- DATA FOR REVIEW -

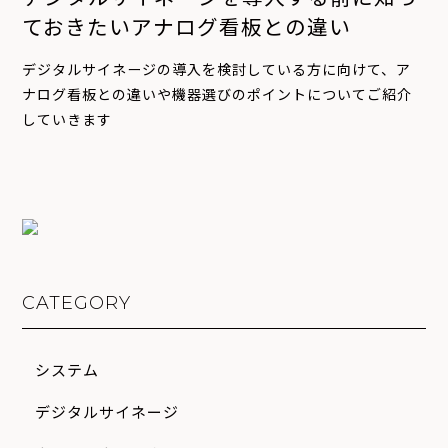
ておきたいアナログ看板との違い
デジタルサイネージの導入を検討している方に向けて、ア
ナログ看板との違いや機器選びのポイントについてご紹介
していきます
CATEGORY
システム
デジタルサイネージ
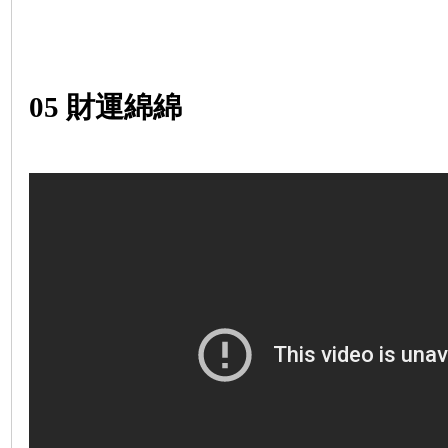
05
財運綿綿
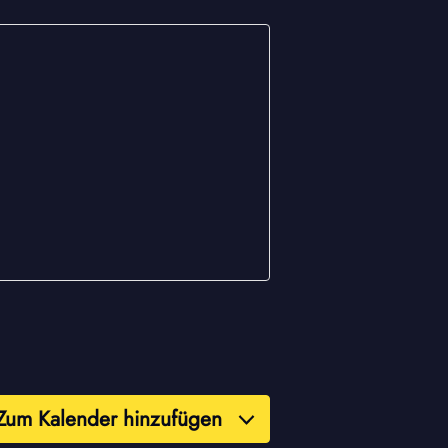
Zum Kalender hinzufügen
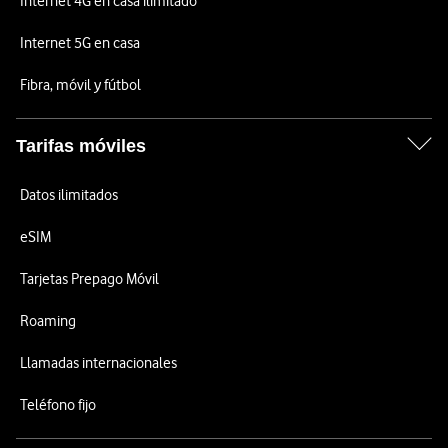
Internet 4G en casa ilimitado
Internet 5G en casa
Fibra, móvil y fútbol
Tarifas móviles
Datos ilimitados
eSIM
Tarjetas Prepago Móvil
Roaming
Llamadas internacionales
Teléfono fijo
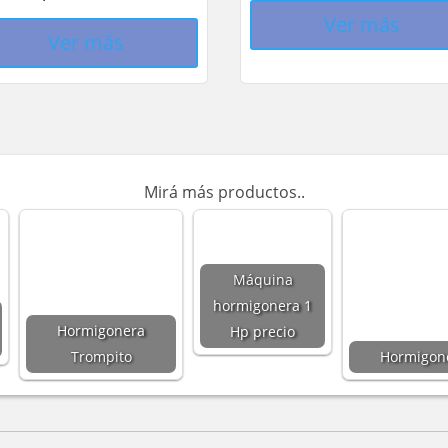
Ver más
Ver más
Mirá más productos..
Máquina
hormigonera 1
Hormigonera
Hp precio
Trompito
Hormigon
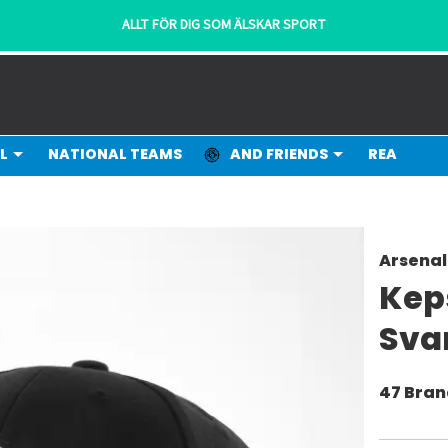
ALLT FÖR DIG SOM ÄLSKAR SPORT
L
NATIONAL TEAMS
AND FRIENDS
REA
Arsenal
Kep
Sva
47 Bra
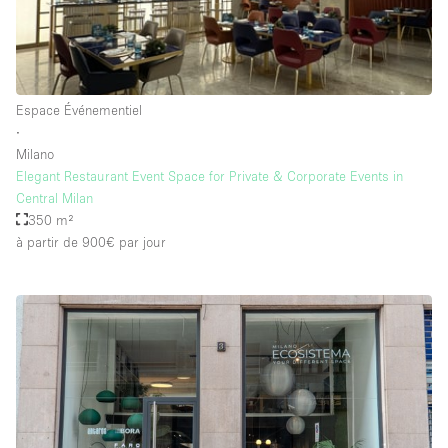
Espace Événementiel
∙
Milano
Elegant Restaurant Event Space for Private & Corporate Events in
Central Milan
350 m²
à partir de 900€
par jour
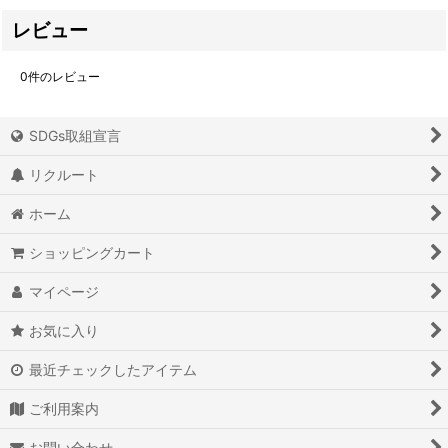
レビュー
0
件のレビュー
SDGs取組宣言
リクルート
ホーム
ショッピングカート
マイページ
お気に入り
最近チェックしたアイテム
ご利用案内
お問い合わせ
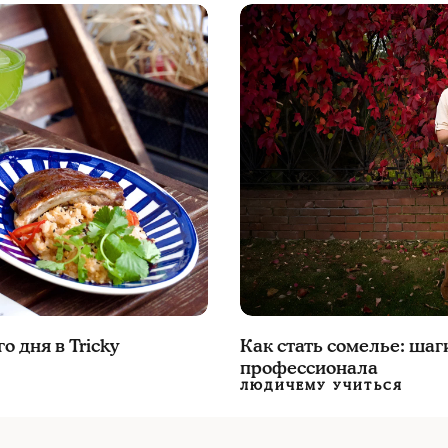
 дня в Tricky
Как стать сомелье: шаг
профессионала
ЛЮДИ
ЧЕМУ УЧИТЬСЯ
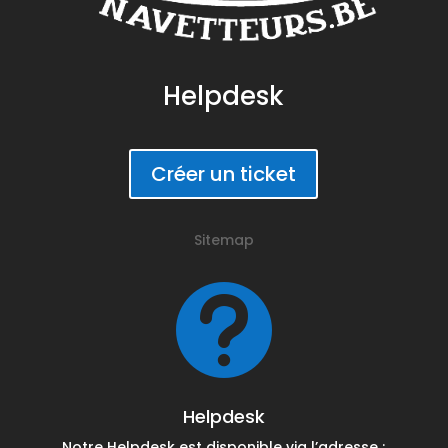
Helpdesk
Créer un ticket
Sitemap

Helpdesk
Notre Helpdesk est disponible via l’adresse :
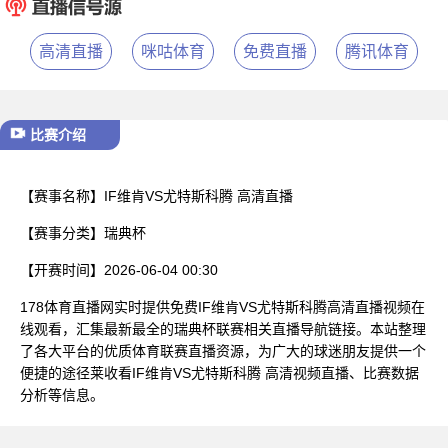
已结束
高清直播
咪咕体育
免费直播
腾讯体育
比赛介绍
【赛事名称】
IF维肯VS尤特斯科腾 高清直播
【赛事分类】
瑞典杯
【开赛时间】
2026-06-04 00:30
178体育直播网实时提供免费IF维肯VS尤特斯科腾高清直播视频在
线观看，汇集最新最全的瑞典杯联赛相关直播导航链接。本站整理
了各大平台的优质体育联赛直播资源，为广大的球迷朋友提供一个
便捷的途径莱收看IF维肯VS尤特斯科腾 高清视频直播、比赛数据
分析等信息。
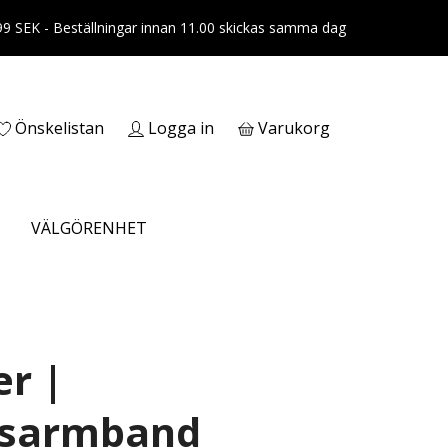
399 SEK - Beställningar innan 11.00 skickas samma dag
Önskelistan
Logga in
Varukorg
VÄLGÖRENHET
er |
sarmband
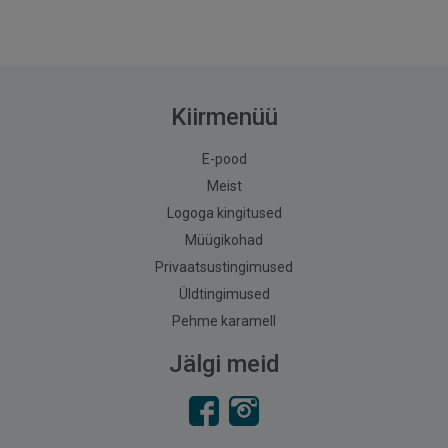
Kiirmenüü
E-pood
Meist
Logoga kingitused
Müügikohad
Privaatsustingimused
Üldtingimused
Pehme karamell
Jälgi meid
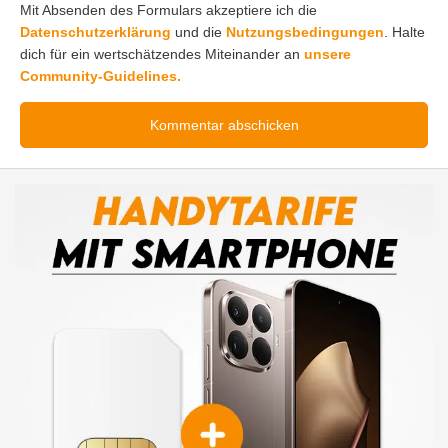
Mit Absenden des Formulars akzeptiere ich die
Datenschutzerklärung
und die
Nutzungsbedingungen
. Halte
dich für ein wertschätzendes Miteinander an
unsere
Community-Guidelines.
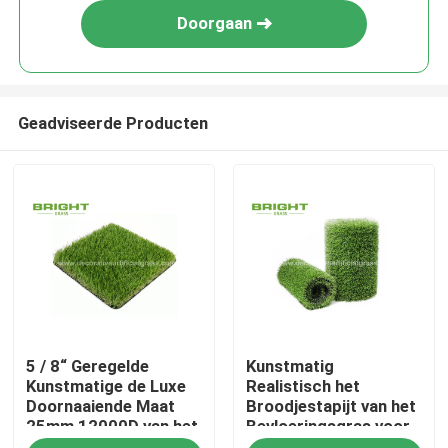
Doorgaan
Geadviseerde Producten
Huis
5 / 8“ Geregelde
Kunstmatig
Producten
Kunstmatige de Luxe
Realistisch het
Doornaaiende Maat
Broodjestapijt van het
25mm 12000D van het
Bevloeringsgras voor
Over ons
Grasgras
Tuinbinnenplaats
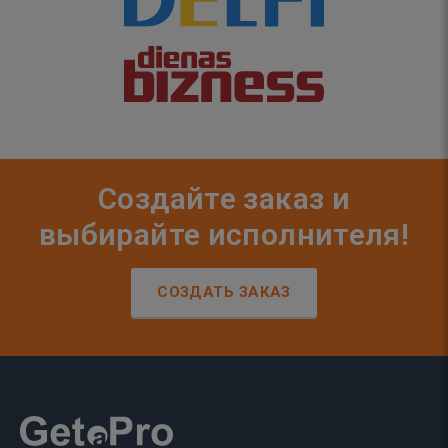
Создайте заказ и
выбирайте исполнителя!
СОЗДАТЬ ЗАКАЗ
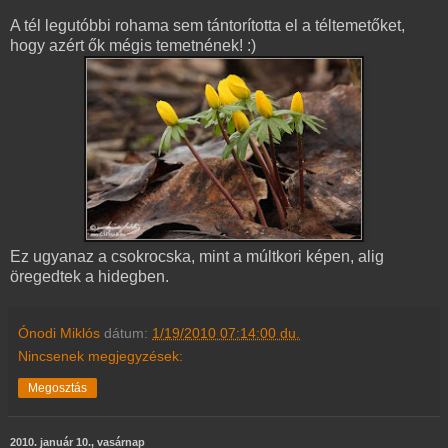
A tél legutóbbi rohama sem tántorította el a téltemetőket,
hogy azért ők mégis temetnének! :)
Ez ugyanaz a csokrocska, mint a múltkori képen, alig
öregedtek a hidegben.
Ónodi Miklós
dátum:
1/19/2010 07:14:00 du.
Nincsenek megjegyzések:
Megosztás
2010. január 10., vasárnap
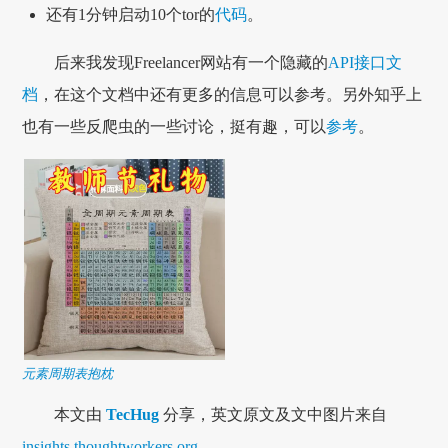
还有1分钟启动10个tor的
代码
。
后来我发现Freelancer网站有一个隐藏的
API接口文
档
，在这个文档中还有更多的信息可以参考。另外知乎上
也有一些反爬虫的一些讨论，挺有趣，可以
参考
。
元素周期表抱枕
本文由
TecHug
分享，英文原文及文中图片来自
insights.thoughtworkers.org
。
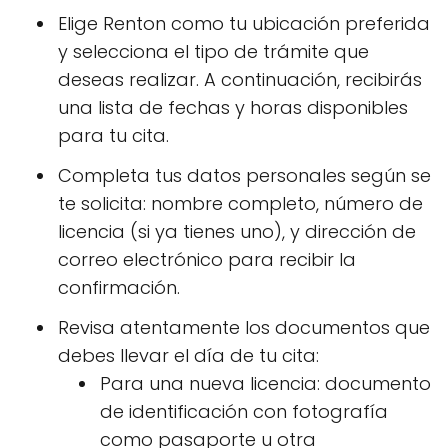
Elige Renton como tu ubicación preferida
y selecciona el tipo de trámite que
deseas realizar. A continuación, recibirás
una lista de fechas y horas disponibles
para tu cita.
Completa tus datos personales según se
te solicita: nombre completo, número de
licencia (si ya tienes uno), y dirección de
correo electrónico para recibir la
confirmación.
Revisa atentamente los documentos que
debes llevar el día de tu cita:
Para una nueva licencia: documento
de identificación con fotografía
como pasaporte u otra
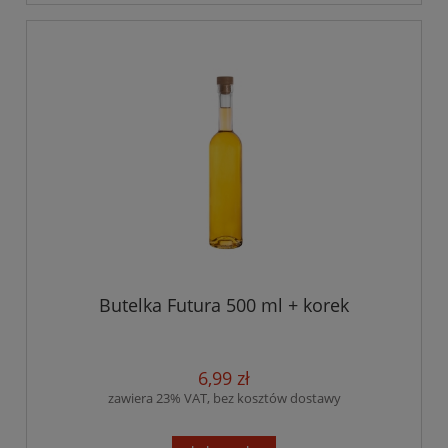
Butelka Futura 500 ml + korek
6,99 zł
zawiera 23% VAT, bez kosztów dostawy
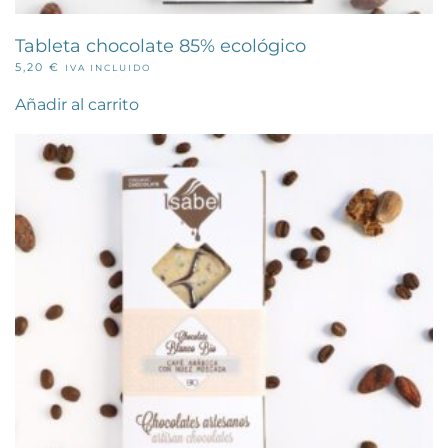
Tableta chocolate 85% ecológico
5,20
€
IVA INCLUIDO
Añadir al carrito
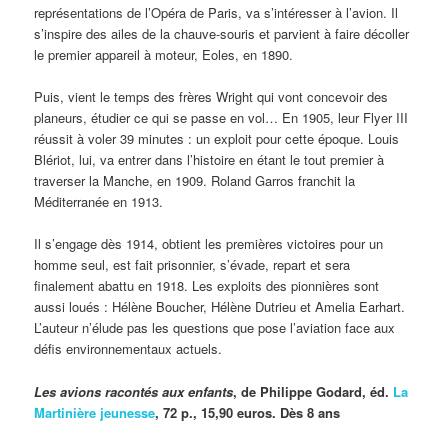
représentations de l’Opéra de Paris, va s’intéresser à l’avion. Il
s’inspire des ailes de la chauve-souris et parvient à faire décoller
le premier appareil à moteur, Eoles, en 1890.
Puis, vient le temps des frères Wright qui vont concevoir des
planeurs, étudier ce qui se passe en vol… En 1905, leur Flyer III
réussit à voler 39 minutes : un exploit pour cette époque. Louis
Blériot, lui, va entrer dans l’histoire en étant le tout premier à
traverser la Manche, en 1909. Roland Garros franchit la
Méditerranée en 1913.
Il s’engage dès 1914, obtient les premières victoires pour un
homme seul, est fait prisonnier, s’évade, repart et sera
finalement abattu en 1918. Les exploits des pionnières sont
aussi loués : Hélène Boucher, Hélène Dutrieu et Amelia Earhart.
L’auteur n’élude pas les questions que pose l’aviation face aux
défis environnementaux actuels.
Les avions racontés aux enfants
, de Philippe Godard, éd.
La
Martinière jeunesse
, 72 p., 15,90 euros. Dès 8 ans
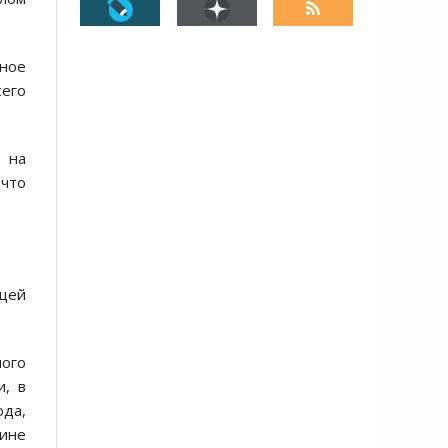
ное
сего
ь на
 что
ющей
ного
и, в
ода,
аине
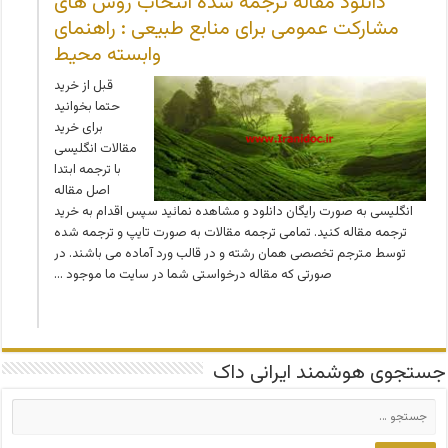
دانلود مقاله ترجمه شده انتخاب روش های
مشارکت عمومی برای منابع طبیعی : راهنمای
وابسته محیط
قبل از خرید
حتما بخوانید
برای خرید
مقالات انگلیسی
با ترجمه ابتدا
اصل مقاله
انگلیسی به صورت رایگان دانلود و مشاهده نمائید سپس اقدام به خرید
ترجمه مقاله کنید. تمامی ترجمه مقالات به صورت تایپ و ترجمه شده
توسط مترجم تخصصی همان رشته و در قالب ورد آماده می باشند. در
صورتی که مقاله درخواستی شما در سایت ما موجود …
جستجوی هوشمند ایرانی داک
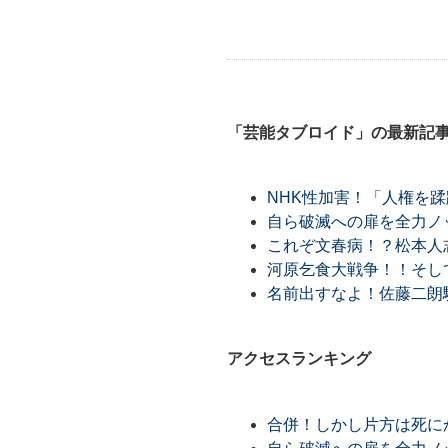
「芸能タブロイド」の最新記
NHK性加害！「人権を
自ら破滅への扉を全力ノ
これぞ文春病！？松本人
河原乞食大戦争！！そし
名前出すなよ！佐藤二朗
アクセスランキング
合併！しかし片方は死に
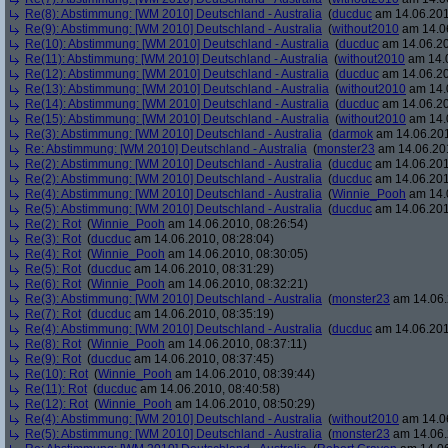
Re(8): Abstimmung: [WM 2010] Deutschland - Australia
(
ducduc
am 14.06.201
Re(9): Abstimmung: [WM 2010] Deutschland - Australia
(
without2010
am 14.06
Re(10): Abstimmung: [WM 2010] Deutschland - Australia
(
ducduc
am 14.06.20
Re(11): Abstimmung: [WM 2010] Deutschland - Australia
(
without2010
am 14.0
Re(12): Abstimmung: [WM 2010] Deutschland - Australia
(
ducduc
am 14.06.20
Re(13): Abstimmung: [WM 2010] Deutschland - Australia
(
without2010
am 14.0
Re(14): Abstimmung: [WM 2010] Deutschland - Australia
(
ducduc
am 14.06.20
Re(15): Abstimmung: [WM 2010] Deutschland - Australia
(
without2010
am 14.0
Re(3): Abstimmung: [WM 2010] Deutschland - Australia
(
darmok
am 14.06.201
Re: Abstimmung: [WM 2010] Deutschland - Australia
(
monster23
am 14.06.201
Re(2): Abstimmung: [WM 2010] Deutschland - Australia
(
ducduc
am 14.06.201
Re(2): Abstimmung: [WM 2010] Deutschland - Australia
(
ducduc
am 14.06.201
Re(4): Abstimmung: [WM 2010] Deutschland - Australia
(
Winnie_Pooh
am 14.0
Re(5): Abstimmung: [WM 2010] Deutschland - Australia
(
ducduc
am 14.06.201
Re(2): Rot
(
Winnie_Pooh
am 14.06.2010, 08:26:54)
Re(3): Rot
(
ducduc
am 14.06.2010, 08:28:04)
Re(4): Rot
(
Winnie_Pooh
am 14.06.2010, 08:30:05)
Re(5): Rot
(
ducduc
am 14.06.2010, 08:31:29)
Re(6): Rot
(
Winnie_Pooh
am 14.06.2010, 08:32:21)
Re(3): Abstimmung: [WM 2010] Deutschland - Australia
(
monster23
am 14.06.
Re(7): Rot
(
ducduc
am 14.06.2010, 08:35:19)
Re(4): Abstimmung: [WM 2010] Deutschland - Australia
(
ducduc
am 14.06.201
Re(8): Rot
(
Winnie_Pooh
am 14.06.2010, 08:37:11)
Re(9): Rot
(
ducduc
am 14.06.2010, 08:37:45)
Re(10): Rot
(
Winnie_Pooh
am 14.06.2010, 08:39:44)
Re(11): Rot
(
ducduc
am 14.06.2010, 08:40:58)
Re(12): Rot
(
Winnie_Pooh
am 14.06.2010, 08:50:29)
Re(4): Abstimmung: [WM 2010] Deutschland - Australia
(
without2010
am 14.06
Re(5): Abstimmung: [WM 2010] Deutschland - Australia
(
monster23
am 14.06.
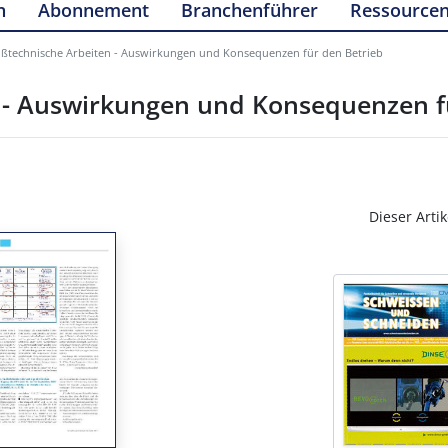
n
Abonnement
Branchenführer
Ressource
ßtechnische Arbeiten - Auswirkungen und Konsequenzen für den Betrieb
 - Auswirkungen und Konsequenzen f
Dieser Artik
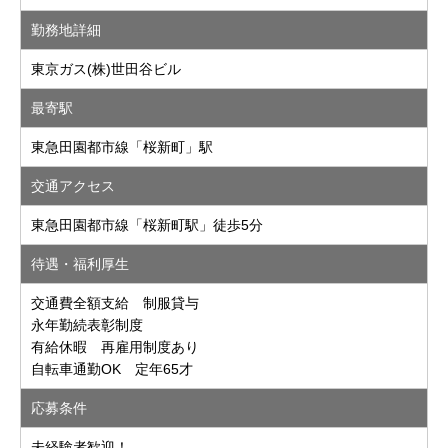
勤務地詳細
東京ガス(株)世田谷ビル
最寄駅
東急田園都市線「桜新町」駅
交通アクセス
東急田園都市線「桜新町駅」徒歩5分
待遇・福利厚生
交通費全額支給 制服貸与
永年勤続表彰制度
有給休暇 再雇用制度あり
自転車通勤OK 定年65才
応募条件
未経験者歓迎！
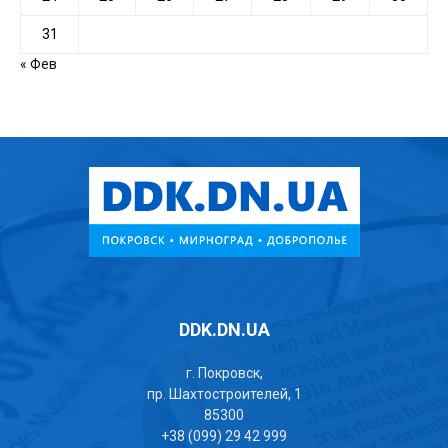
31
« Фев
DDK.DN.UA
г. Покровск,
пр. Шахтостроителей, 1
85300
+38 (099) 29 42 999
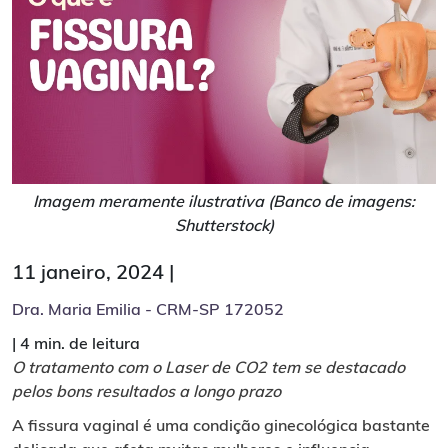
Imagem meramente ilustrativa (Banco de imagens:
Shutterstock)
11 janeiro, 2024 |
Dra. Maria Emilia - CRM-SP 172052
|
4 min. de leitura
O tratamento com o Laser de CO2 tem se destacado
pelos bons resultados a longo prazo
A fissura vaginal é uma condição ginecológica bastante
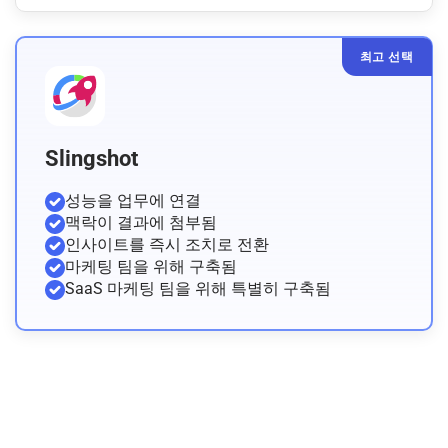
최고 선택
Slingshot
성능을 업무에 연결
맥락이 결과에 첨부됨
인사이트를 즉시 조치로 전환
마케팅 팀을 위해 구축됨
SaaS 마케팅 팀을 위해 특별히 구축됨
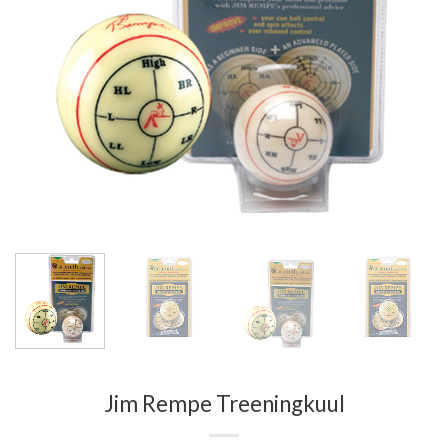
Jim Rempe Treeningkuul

- WORK INSTRUCTION -
Only one stretch of the listing above is to be duplicated: the lines from the one containing "Realistisch het" through the one containing "finalement abattu en", both included. Copy them exactly, minus the pictures.

- SOLUTION TO THIS EXERCISE -
Realistisch het
Doornaaiende Maat
Broodjestapijt van het
25mm 12000D van het
Bevloeringsgras voor
Over ons
Grasgras
Tuinbinnenplaats
Создайте заказ и
выбирайте исполнителя!
СОЗДАТЬ ЗАКАЗ
A tél legutóbbi rohama sem tántorította el a téltemetőket,
hogy azért ők mégis temetnének! :)
Ez ugyanaz a csokrocska, mint a múltkori képen, alig
öregedtek a hidegben.
Ónodi Miklós
dátum:
1/19/2010 07:14:00 du.
Nincsenek megjegyzések:
Megosztás
2010. január 10., vasárnap
还有1分钟启动10个tor的
代码
。
后来我发现Freelancer网站有一个隐藏的
API接口文
档
，在这个文档中还有更多的信息可以参考。另外知乎上
也有一些反爬虫的一些讨论，挺有趣，可以
参考
。
元素周期表抱枕
本文由
TecHug
分享，英文原文及文中图片来自
insights.thoughtworkers.org
。
Elige Renton como tu ubicación preferida
y selecciona el tipo de trámite que
deseas realizar. A continuación, recibirás
una lista de fechas y horas disponibles
para tu cita.
Completa tus datos personales según se
te solicita: nombre completo, número de
licencia (si ya tienes uno), y dirección de
correo electrónico para recibir la
confirmación.
Revisa atentamente los documentos que
debes llevar el día de tu cita:
Para una nueva licencia: documento
de identificación con fotografía
como pasaporte u otra
Butelka Futura 500 ml + korek
6,99 zł
zawiera 23% VAT, bez kosztów dostawy
Tableta chocolate 85% ecológico
5,20
€
IVA INCLUIDO
Añadir al carrito
représentations de l’Opéra de Paris, va s’intéresser à l’avion. Il
s’inspire des ailes de la chauve-souris et parvient à faire décoller
le premier appareil à moteur, Eoles, en 1890.
Puis, vient le temps des frères Wright qui vont concevoir des
planeurs, étudier ce qui se passe en vol… En 1905, leur Flyer III
réussit à voler 39 minutes : un exploit pour cette époque. Louis
Blériot, lui, va entrer dans l’histoire en étant le tout premier à
traverser la Manche, en 1909. Roland Garros franchit la
Méditerranée en 1913.
Il s’engage dès 1914, obtient les premières victoires pour un
homme seul, est fait prisonnier, s’évade, repart et sera
finalement abattu en 1918. Les exploits des pionnières sont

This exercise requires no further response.